What if we could live our lives over (and over and over)
again? The assumption that it sometimes happens is at the center of Kate
Atkinson’s new novel–one praised by a lot of folks, including some of my
favorite authors, like J. Courtney Sullivan. Alas, I found Life After Life a novel more likely to impress writers than
readers. I can see why they like it. What novelist hasn’t created a character
and wished he or she could play out all the possible scenarios of that
character’s life? Atkinson accomplishes that task by constructing parallel
universes around her various Ursulas. For one Ursula, darkness falls and she
dies; for another, death is cheated and a new narrative emerges. Is this
reincarnation, or the butterfly effect? Déjà vu, or paths anew? Each of us
makes thousands of choices in our lives, but what if just one would completely
alter your trajectory? When, if ever, would you recognize that it was the single
moment that altered the future? And what if we could choose again? It’s a
promising set up; I wish the execution were better.

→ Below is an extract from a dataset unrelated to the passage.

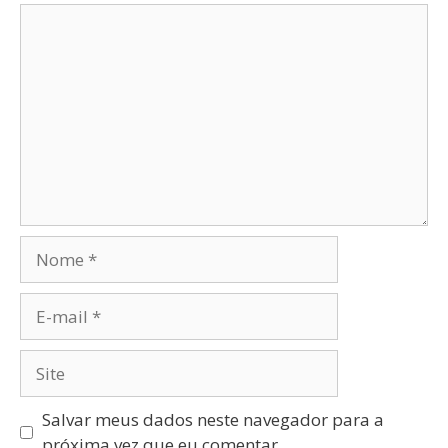
Salvar meus dados neste navegador para a
próxima vez que eu comentar.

These fascinating questions are not original to Atkinson. They
are old ideas that even figures such as Donne, Goethe, and Poe considered. Recent
works that use the same pivots include Groundhog’s
Day, The Cloud Atlas, and The Time
Traveler’s Wife. For my money, each of these is superior to Life After Life. Why? Because Ursula is
so passive. She is the child of easy-going Hugh and uptight Sylvie, the latter of whom used to be a lot
of fun, but has melted into the impressions-obsessed boorishness common among pre-World
War I English bourgeois housewives. Sylvie duly had a passel of children,
including Ursula and her younger brother, the ne’er do well Teddy, but
Sylvie’s only real joy lies in badmouthing Hugh’s bohemian sister, Isabel.
“Izzy,” a prototypical 1920s “New Woman,” is easily the most interesting
character in the book–sassy, promiscuous, avant-garde, and carefree. Alas,
Ursula is the book’s main character, and she’s more like Hugh than Izzy.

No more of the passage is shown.